* _TASK GOAL_
Give the number of lines in the records below that contain the word "века", and nothing more.

* _DATA TO USE_
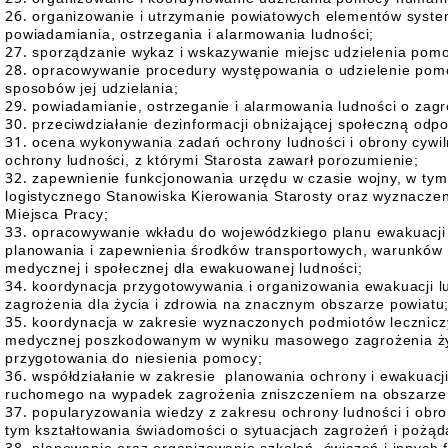
organizowanie i utrzymanie powiatowych elementów syst
powiadamiania, ostrzegania i alarmowania ludności;
sporządzanie wykaz i wskazywanie miejsc udzielenia pomo
opracowywanie procedury występowania o udzielenie pomo
sposobów jej udzielania;
powiadamianie, ostrzeganie i alarmowania ludności o zag
przeciwdziałanie dezinformacji obniżającej społeczną odp
ocena wykonywania zadań ochrony ludności i obrony cywil
ochrony ludności, z którymi Starosta zawarł porozumienie;
zapewnienie funkcjonowania urzędu w czasie wojny, w ty
logistycznego Stanowiska Kierowania Starosty oraz wyznacz
Miejsca Pracy;
opracowywanie wkładu do wojewódzkiego planu ewakuacji 
planowania i zapewnienia środków transportowych, warunków
medycznej i społecznej dla ewakuowanej ludności;
koordynacja przygotowywania i organizowania ewakuacji
zagrożenia dla życia i zdrowia na znacznym obszarze powiatu
koordynacja w zakresie wyznaczonych podmiotów lecznic
medycznej poszkodowanym w wyniku masowego zagrożenia życ
przygotowania do niesienia pomocy;
współdziałanie w zakresie planowania ochrony i ewakuacji 
ruchomego na wypadek zagrożenia zniszczeniem na obszarze
popularyzowania wiedzy z zakresu ochrony ludności i obr
tym kształtowania świadomości o sytuacjach zagrożeń i pożą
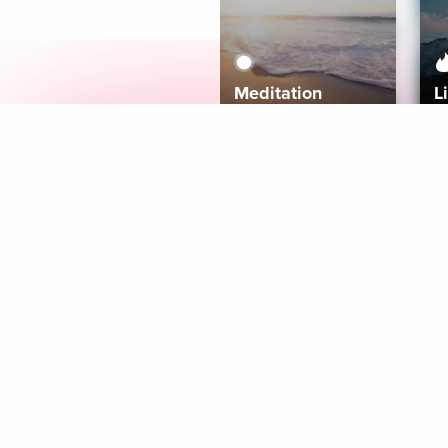
Meditation
L
Aura
Explore
Coaches
Tracks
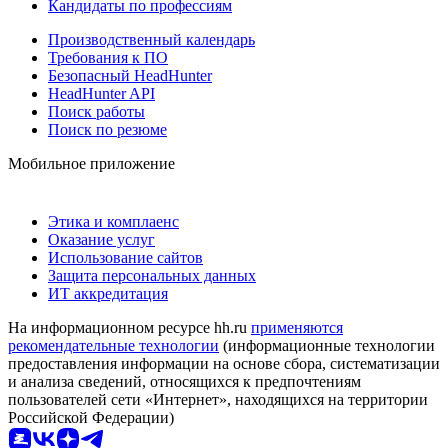
Кандидаты по профессиям
Производственный календарь
Требования к ПО
Безопасный HeadHunter
HeadHunter API
Поиск работы
Поиск по резюме
Мобильное приложение
Этика и комплаенс
Оказание услуг
Использование сайтов
Защита персональных данных
ИТ аккредитация
На информационном ресурсе hh.ru
применяются
рекомендательные технологии
(информационные технологии
предоставления информации на основе сбора, систематизации
и анализа сведений, относящихся к предпочтениям
пользователей сети «Интернет», находящихся на территории
Российской Федерации)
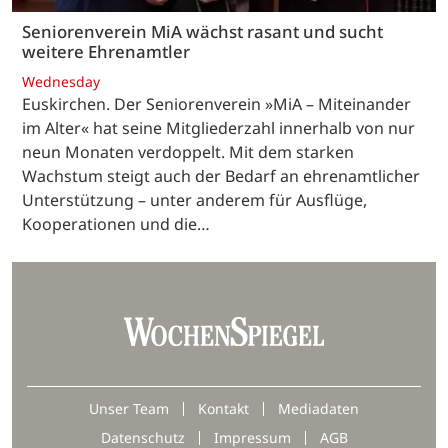
Seniorenverein MiA wächst rasant und sucht
weitere Ehrenamtler
Wednesday
Euskirchen. Der Seniorenverein »MiA – Miteinander
im Alter« hat seine Mitgliederzahl innerhalb von nur
neun Monaten verdoppelt. Mit dem starken
Wachstum steigt auch der Bedarf an ehrenamtlicher
Unterstützung – unter anderem für Ausflüge,
Kooperationen und die…
Unser Team
Kontakt
Mediadaten
Datenschutz
Impressum
AGB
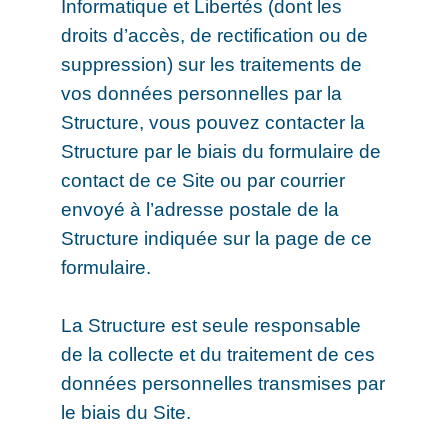
Informatique et Libertés (dont les
droits d’accès, de rectification ou de
suppression) sur les traitements de
vos données personnelles par la
Structure, vous pouvez contacter la
Structure par le biais du formulaire de
contact de ce Site ou par courrier
envoyé à l’adresse postale de la
Structure indiquée sur la page de ce
formulaire.
La Structure est seule responsable
de la collecte et du traitement de ces
données personnelles transmises par
le biais du Site.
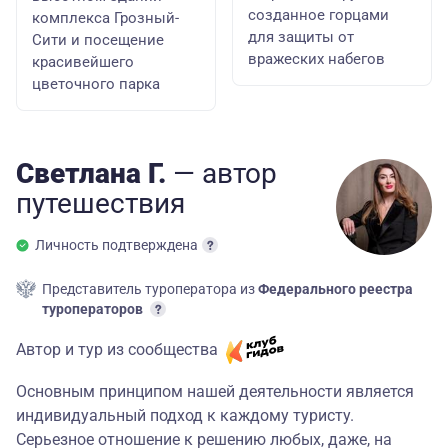
созданное горцами
комплекса Грозный-
для защиты от
Сити и посещение
вражеских набегов
красивейшего
цветочного парка
Светлана Г.
— автор
путешествия
Личность подтверждена
Представитель туроператора из
Федерального реестра
туроператоров
Автор и тур из сообщества
Основным принципом нашей деятельности является
индивидуальный подход к каждому туристу.
Серьезное отношение к решению любых, даже, на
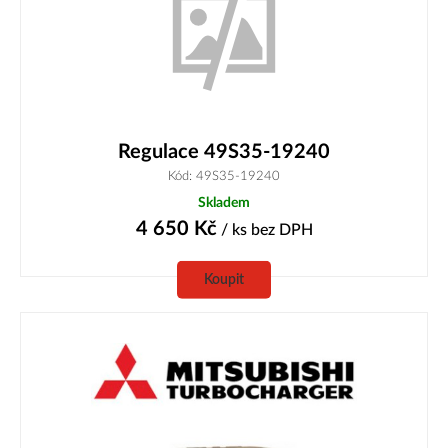
Regulace 49S35-19240
Kód: 49S35-19240
Skladem
4 650
Kč
/ ks
bez DPH
Koupit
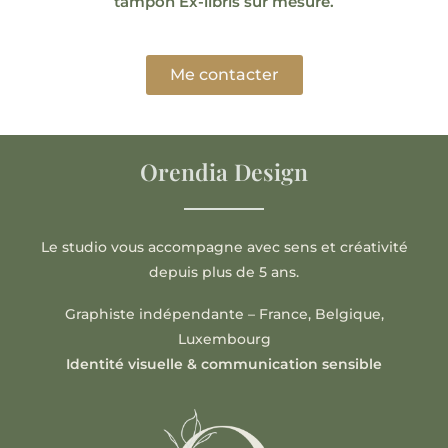
tampon Ex-libris sur mesure
.
Me contacter
Orendia Design
Le studio vous accompagne avec sens et créativité
depuis plus de 5 ans.
Graphiste indépendante – France, Belgique,
Luxembourg
Identité visuelle & communication sensible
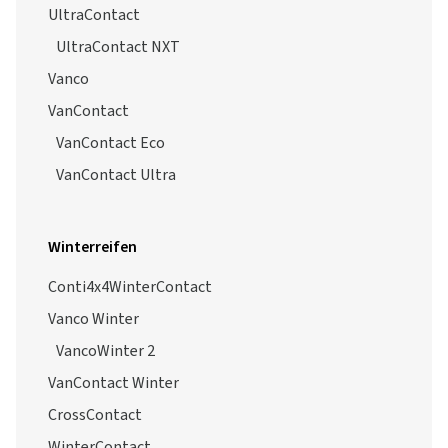
UltraContact
UltraContact NXT
Vanco
VanContact
VanContact Eco
VanContact Ultra
Winterreifen
Conti4x4WinterContact
Vanco Winter
VancoWinter 2
VanContact Winter
CrossContact
WinterContact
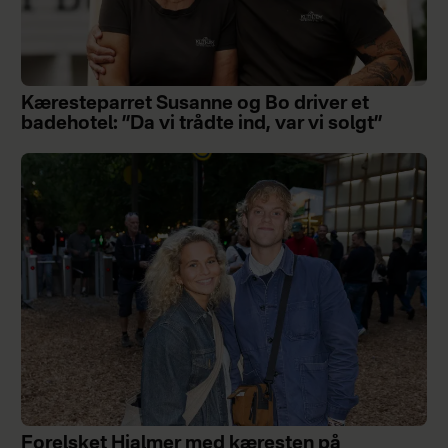
Kæresteparret Susanne og Bo driver et
badehotel: ”Da vi trådte ind, var vi solgt”
Forelsket Hjalmer med kæresten på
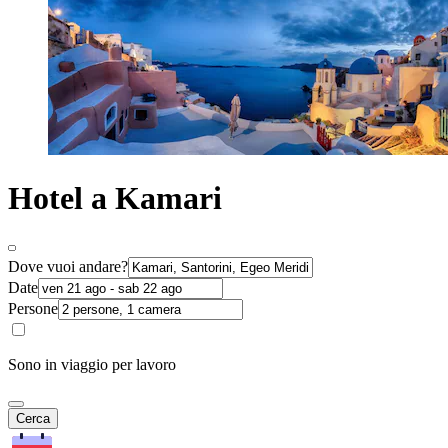
Hotel a Kamari
Dove vuoi andare?
Date
Persone
Sono in viaggio per lavoro
Cerca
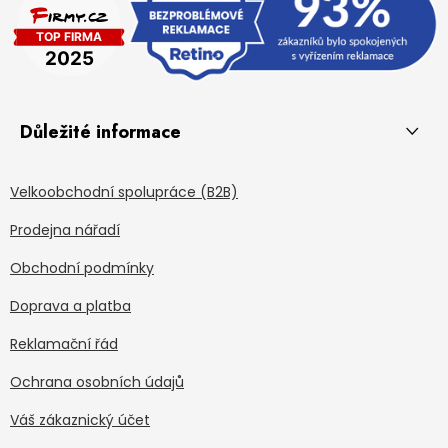
Důležité informace
Velkoobchodní spolupráce (B2B)
Prodejna nářadí
Obchodní podmínky
Doprava a platba
Reklamační řád
Ochrana osobních údajů
Váš zákaznický účet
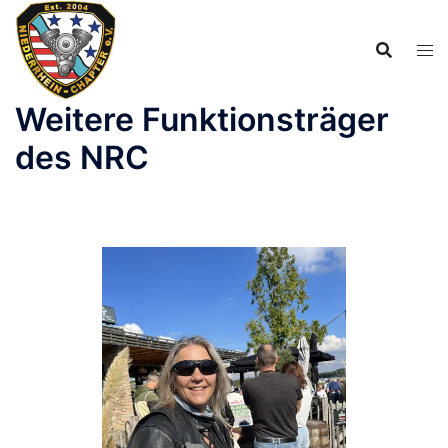
Zum
Inhalt
springen
Weitere Funktionsträger
des NRC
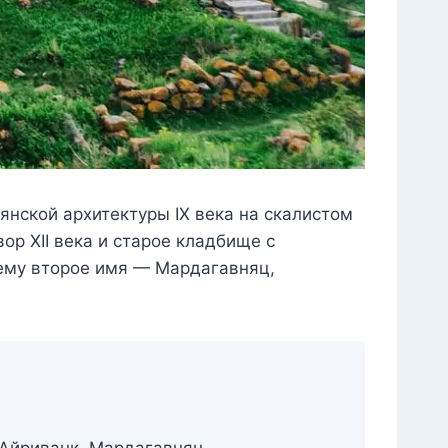
нской архитектуры IX века на скалистом
ор XII века и старое кладбище с
 ему второе имя — Мардагавняц,
йриванк, Мардагавняц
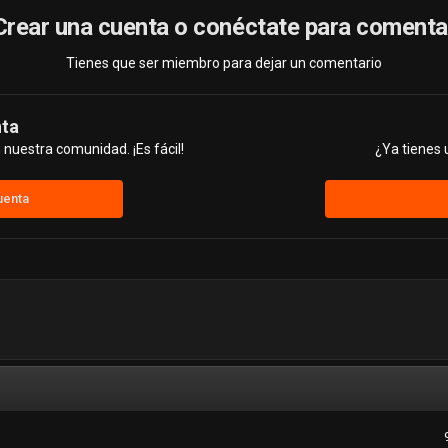
Crear una cuenta o conéctate para comenta
Tienes que ser miembro para dejar un comentario
nta
nuestra comunidad. ¡Es fácil!
¿Ya tienes 
uenta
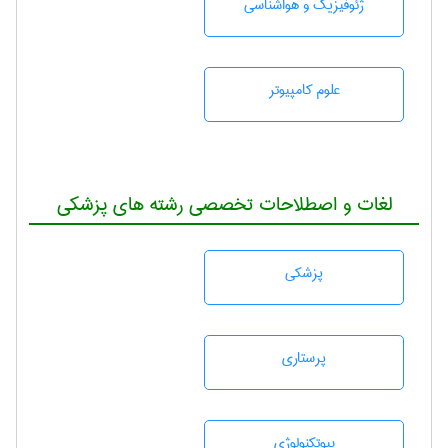
ژئوفيزيك و هواشناسی
علوم کامپیوتر
لغات و اصطلاحات تخصصی رشته های پزشکی
پزشكی
پرستاری
بيوتكنولوژی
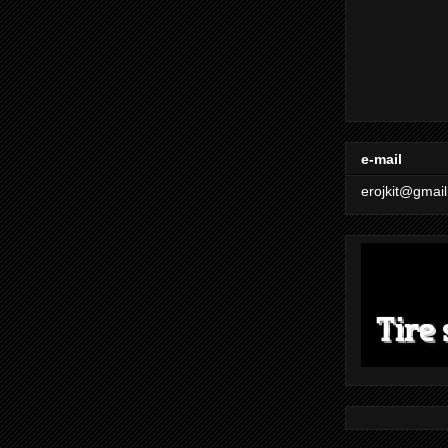
e-mail
erojkit@gmai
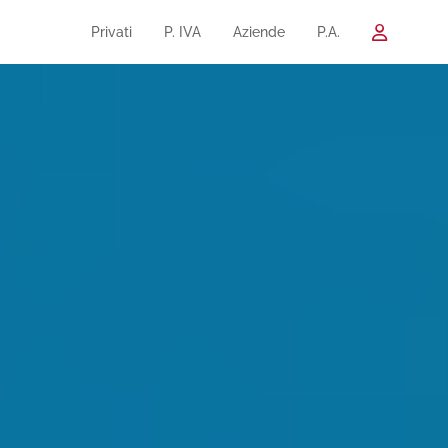
Privati
P. IVA
Aziende
P.A.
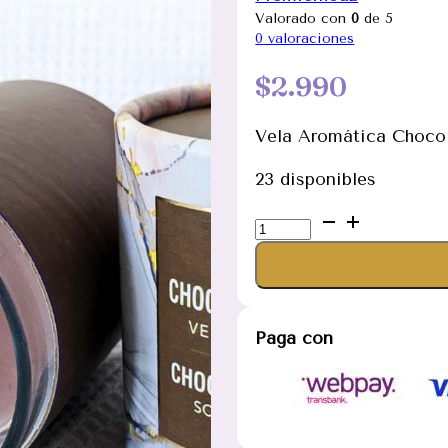
Valorado con
0
de 5
0
valoraciones
$
2.990
Vela Aromática Chocola
23 disponibles
Vela
Aromática
Chocolate
Vainilla
120
Paga con
gramos
(Con
borla)
cantidad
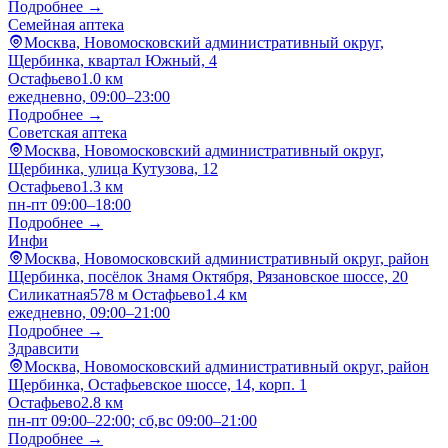
Подробнее →
Семейная аптека
Москва, Новомосковский административный округ,
Щербинка, квартал Южный, 4
Остафьево
1.0 км
ежедневно, 09:00–23:00
Подробнее →
Советская аптека
Москва, Новомосковский административный округ,
Щербинка, улица Кутузова, 12
Остафьево
1.3 км
пн-пт 09:00–18:00
Подробнее →
Инфи
Москва, Новомосковский административный округ, район
Щербинка, посёлок Знамя Октября, Рязановское шоссе, 20
Силикатная
578 м
Остафьево
1.4 км
ежедневно, 09:00–21:00
Подробнее →
Здравсити
Москва, Новомосковский административный округ, район
Щербинка, Остафьевское шоссе, 14, корп. 1
Остафьево
2.8 км
пн-пт 09:00–22:00; сб,вс 09:00–21:00
Подробнее →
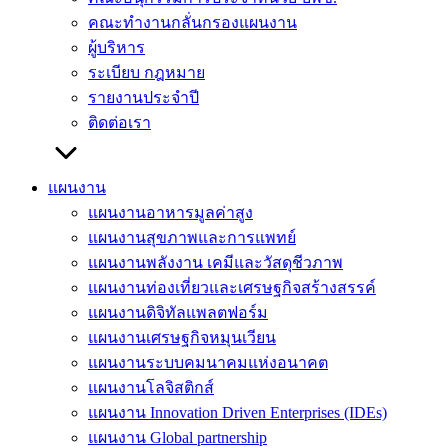
คณะทำงานกลั่นกรองแผนงาน
ผู้บริหาร
ระเบียบ กฎหมาย
รายงานประจำปี
ติดต่อเรา
แผนงาน
แผนงานอาหารมูลค่าสูง
แผนงานสุขภาพและการแพทย์
แผนงานพลังงาน เคมีและวัสดุชีวภาพ
แผนงานท่องเที่ยวและเศรษฐกิจสร้างสรรค์
แผนงานดิจิทัลแพลตฟอร์ม
แผนงานเศรษฐกิจหมุนเวียน
แผนงานระบบคมนาคมแห่งอนาคต
แผนงานโลจิสติกส์
แผนงาน Innovation Driven Enterprises (IDEs)
แผนงาน Global partnership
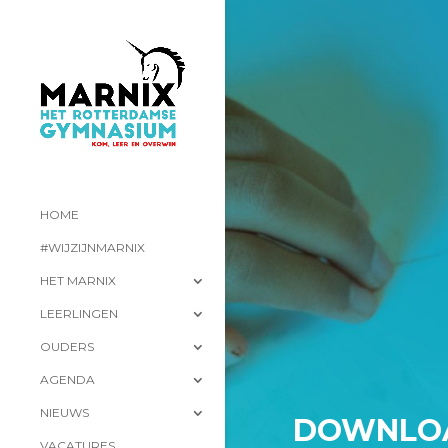
HOME
#WIJZIJNMARNIX
HET MARNIX
LEERLINGEN
OUDERS
AGENDA
NIEUWS
DOWNLO
VACATURES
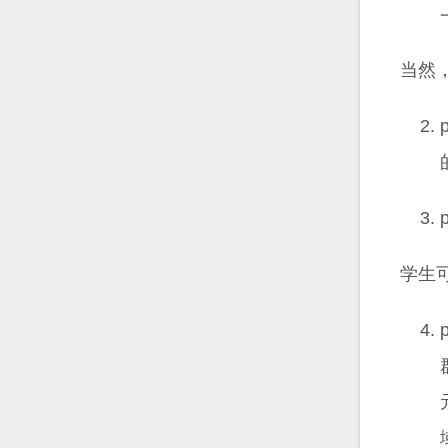
当然
学生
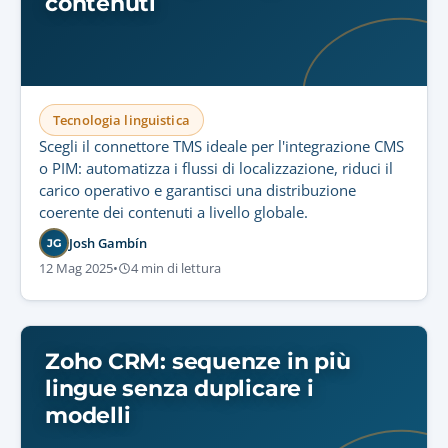
contenuti
Tecnologia linguistica
Scegli il connettore TMS ideale per l'integrazione CMS
o PIM: automatizza i flussi di localizzazione, riduci il
carico operativo e garantisci una distribuzione
coerente dei contenuti a livello globale.
Josh Gambín
JG
12 Mag 2025
•
4 min di lettura
Zoho CRM: sequenze in più
lingue senza duplicare i
modelli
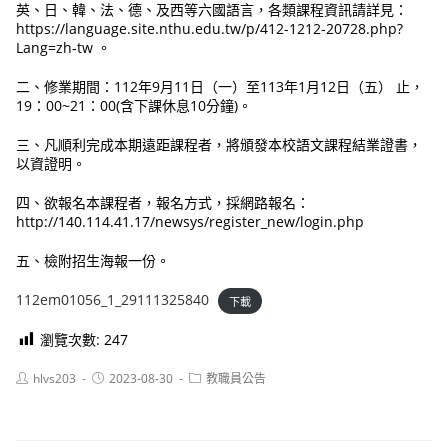
英、日、韓、法、德、及西等六國語言，各類課程資訊請詳見：
https://language.site.nthu.edu.tw/p/412-1212-20728.php?
Lang=zh-tw 。
二、修業期間：112年9月11日（一）至113年1月12日（五） 止，
19：00~21：00(含下課休息10分鐘)。
三、凡順利完成本期遠距課程者，將頒發本校語文課程結業證書，
以資證明。
四、欲報名本課程者，報名方式，採網路報名：
http://140.114.41.17/newsys/register_new/login.php
五、檢附招生海報一份。
112em01056_1_29111325840
下載
瀏覽次數:
247
Post
Post
Post
hlvs203
2023-08-30
教職員公告
author:
published:
category:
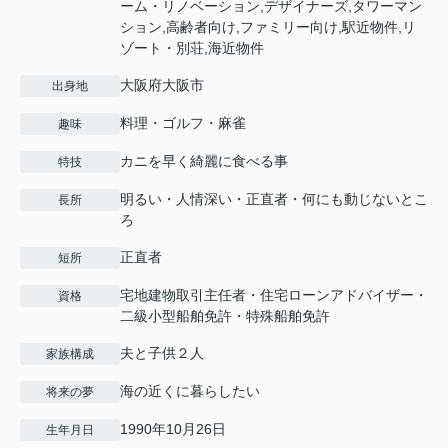
ーム・リノベーション,デザイナーズ,タワーマン
ション,高齢者向け,ファミリー向け,駅近物件,リ
ゾート・別荘,海近物件
大阪府大阪市
出身地
料理・ゴルフ・麻雀
趣味
カニを早く綺麗に食べる事
特技
明るい・人情深い・正直者・何にも動じないとこ
長所
ろ
正直者
短所
宅地建物取引主任者・住宅ローンアドバイザー・
資格
二級小型船舶免許・特殊船舶免許
夫と子供２人
家族構成
海の近くに暮らしたい
将来の夢
1990年10月26日
生年月日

* _RESPONSE TO THE EXERCISE_
2